I opened the back of the van and rolled the CAREBIKE out. Mom and Dad were in the garage tending to their son Michael. I watched as they started into their long practiced routine of getting him ready for the weather. Betsy and I have a very similar type of cooperative, working in unison, thing that developed in caring of Megan. It looks and feels like some kind of dance. Right away I felt connected to these people.
They live in a perfect setting for CAREBIKE. The driveway is directly level with the street and the street has no crown in the center. It is nice and perfectly flat; easy pedaling. Mom and Dad each took Mike for a short spin out the drive and down into the neighborhood and back. I’m out there with them checking them out on the bike. Training came as I either jogged along side or, unable to keep up, hollered out instructions between large gulps of air.

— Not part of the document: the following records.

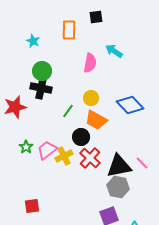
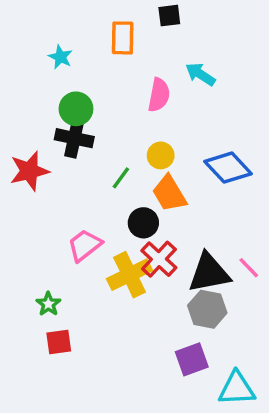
orange trapezoid: (96, 120) -> (169, 193), turned 30
green star: (26, 147) -> (48, 304), moved
yellow cross: (64, 156) -> (130, 275), moved, size x1.4

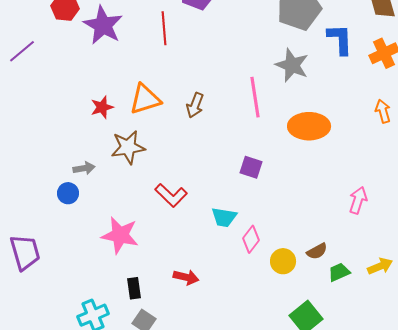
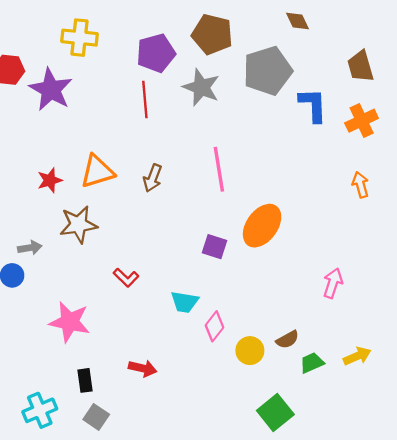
red line: (164, 28) -> (145, 100), moved
gray star: (292, 65) -> (201, 87), moved
orange ellipse: (309, 126) -> (262, 226), moved, turned -54
red L-shape: (171, 195) -> (126, 278), size x0.7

Inside, where it was warm, I immediately felt right at home in a very pleasant house, accented by scattered pieces of the required medical equipment. We talked some more about the bike. We talked even more about life and our similar trials. So much of what Betsy and I went through in raising Megan made us feel like we were all by ourselves. It truly validates our experience to talk with other folks who has been through the same physical and emotional wringer. There is a great deal of comfort in being around with those of your own kind.
As I was making my way toward the door to leave, I happened to catch a full-on, locked-in view of Dad’s Wolverine sweater. And forty years of stupid football rivalry nonsense went right out the window. In that spot, I understood that I was more connected to that family of Michiganders than anyone in a packed house at the Horseshoe on the banks of the Olentangy.
I know Grandma and Woody would understand.